L’Espagnol qui, d’un coup de marteau maladroit brisait un minuscule appareil de bord combattait les ennemis de sa patrie, les ennemis des hommes. Le Belge qui recouvrait une tenaille sous une pelletée de terre ou qui glissait une pincée de sable dans un graisseur retenait pour un jour, sur la piste d’envol, un chasseur assassin. Et le Français qui tordait légèrement ce guidon de mitrailleuse sauvait la vie à son frère, soldat sous les ordres de Leclercq.

Entre-temps, Baligand avait fait connaissance de Gaston Yernaux, appelé à devenir commandant du Corps des Partisans bruxellois. S’entendant à merveille, les deux hommes étendirent leur activité.

À la réception des premières machines-outils neuves, le groupe de récalcitrants donna toute sa mesure. Une foreuse, dans sa caisse étroite et très haute, fut maladroitement (ou adroitement ?) culbutée au fond d’une citerne en construction. Les Allemands vociférèrent, menacèrent, mais qui était coupable ?

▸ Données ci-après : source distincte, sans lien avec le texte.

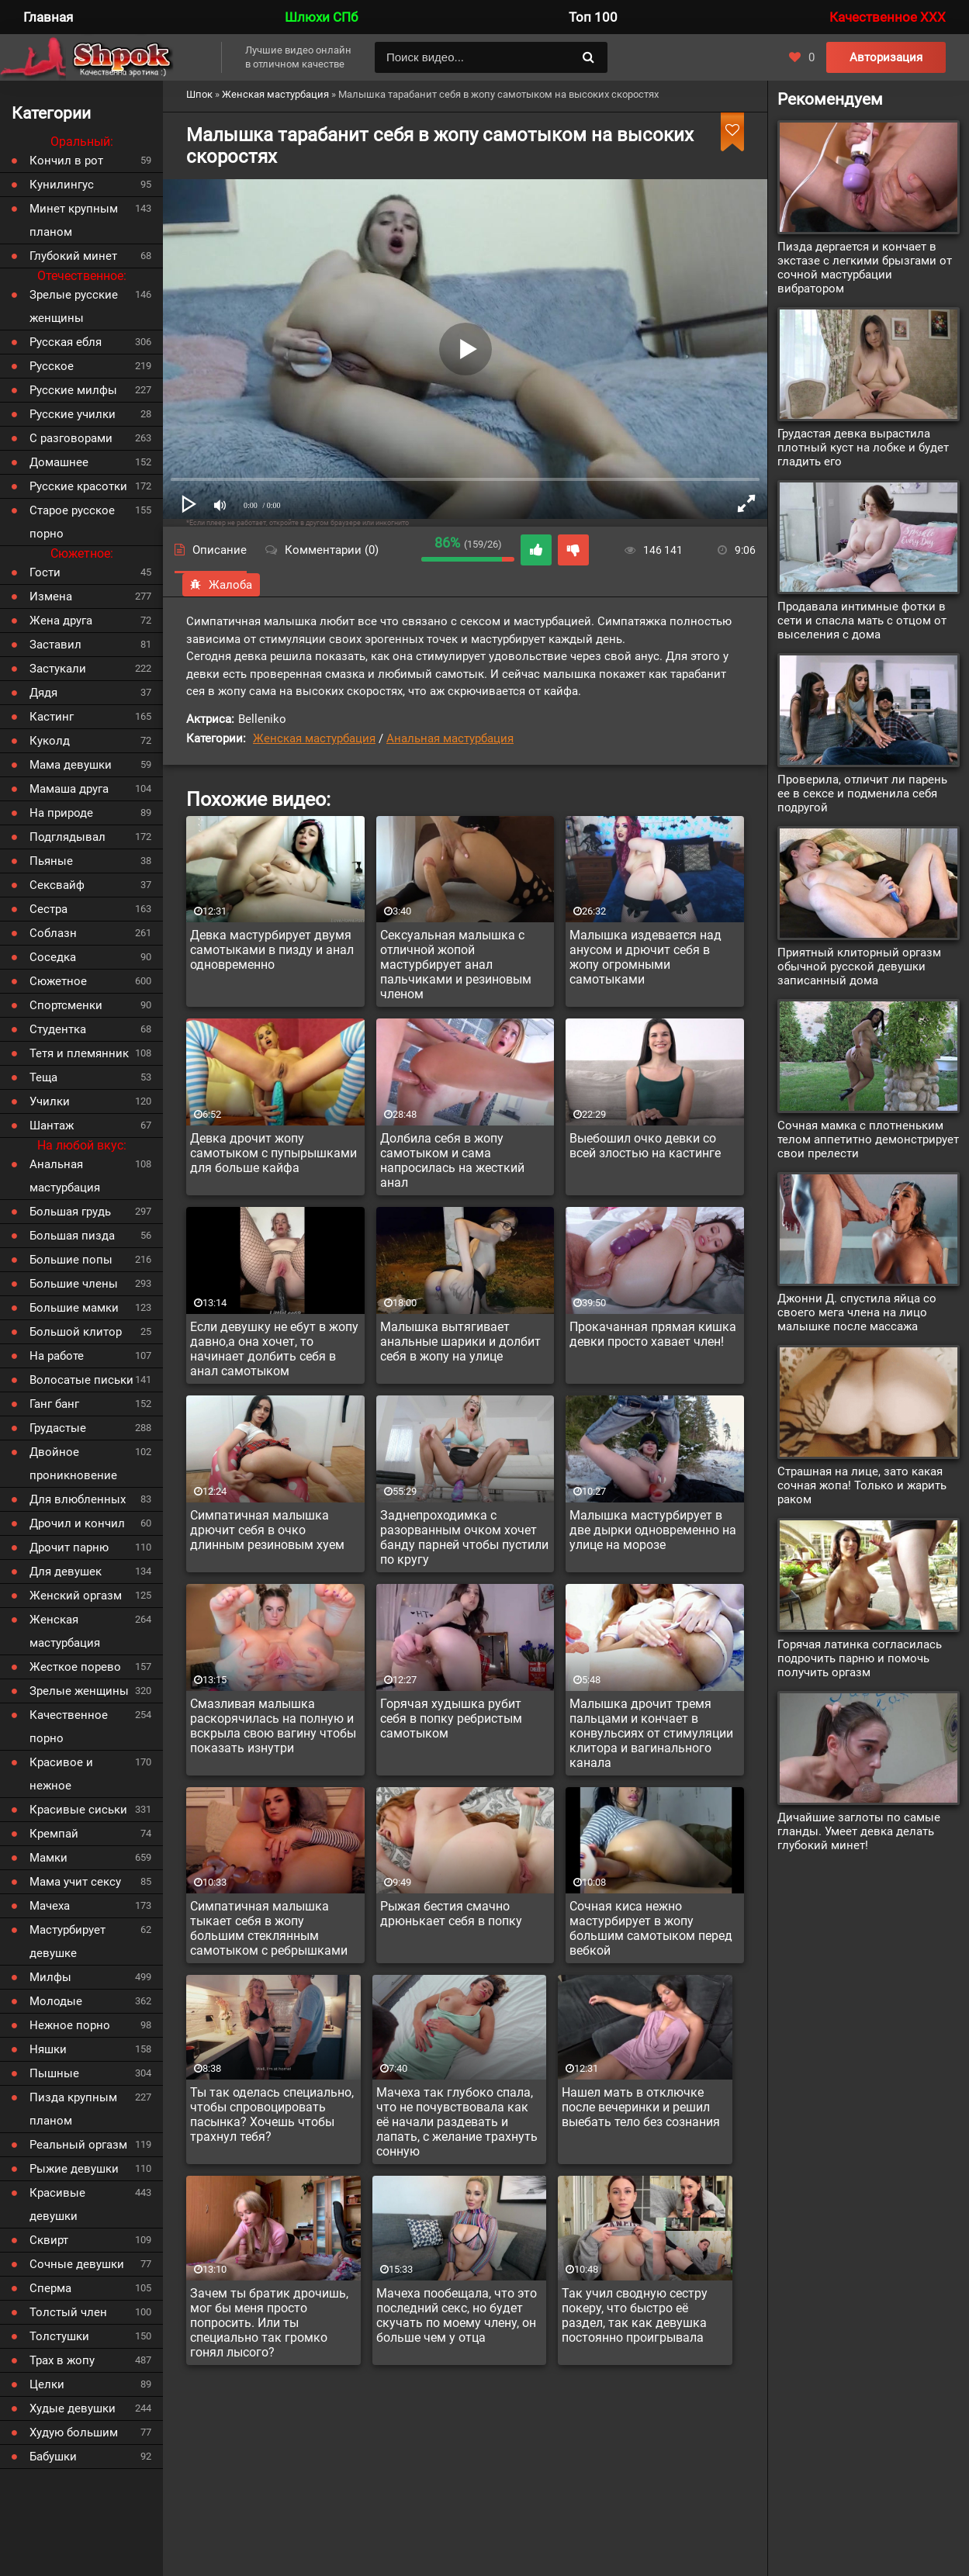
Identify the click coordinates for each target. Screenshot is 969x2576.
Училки (49, 1101)
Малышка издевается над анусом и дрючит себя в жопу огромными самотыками (645, 957)
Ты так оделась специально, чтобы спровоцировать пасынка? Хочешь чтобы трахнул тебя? (272, 2114)
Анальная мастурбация (450, 738)
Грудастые (57, 1428)
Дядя (43, 693)
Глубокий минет (73, 256)
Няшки (48, 2049)
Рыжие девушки (74, 2169)
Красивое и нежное (61, 1774)
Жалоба (221, 585)
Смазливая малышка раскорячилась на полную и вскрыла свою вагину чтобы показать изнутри (273, 1725)
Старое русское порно (72, 522)
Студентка (57, 1029)
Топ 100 (593, 17)
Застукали (57, 669)
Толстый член (68, 2312)
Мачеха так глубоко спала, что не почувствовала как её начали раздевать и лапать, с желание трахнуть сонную (457, 2122)
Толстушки (59, 2336)
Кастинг (51, 717)
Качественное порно (68, 1726)
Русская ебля (65, 342)
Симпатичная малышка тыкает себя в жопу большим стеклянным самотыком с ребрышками (269, 1928)
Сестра (48, 909)
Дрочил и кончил (77, 1523)
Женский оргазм (75, 1596)
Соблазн (53, 933)
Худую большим (73, 2432)
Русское (51, 366)
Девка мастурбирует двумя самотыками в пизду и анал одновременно (272, 950)
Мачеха (49, 1906)
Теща (43, 1077)
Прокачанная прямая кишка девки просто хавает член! (652, 1334)
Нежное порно (69, 2025)
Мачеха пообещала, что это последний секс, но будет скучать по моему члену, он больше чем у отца (456, 2315)
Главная (48, 17)
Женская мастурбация (314, 738)
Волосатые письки (81, 1380)
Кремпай (53, 1834)
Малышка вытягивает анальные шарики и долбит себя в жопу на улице (460, 1341)
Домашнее (58, 462)
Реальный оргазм (78, 2145)
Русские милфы (73, 390)
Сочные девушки (76, 2264)
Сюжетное (58, 981)
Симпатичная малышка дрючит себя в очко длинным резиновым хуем (267, 1530)
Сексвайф (57, 885)
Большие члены (73, 1284)
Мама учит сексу (75, 1882)
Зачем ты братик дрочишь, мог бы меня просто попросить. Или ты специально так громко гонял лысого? (269, 2323)
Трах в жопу (62, 2360)
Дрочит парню (69, 1547)
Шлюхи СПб (321, 17)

Dix hommes travaillaient à la manœuvre ; l’engin était très lourd, peu maniable, et les appareils de levage trop faibles !…

On renforça les équipes : perte de temps !

Impossible de continuer à renverser les machines, mais certaines pièces disparurent mystérieusement. On attribua ces disparitions au manque d’organisation au départ ou à un vol au cours du transport. Hélas ! Les choses se gâtèrent.

Ayant jusque-là, joui de l’impunité, et agissant, pour la plupart individuellement, les hommes, dont l’audace grandissait, multipliaient et amplifiaient leurs exploits. C’est ainsi qu’un beau jour trois avions remis en état prirent feu en même temps malgré que l’interdiction de fumer dans les hangars fut de rigueur.

Cette fois, inutile de simuler un accident. Furieux, les Allemands cernèrent le cantonnement et les arrestations commencèrent.

Heureusement, la plus grande partie du personnel incriminé dans l’affaire avait pu s’échapper. Ayant appris qu’on les recherchait, Baligand et Yernaux reprirent le chemin de la Belgique.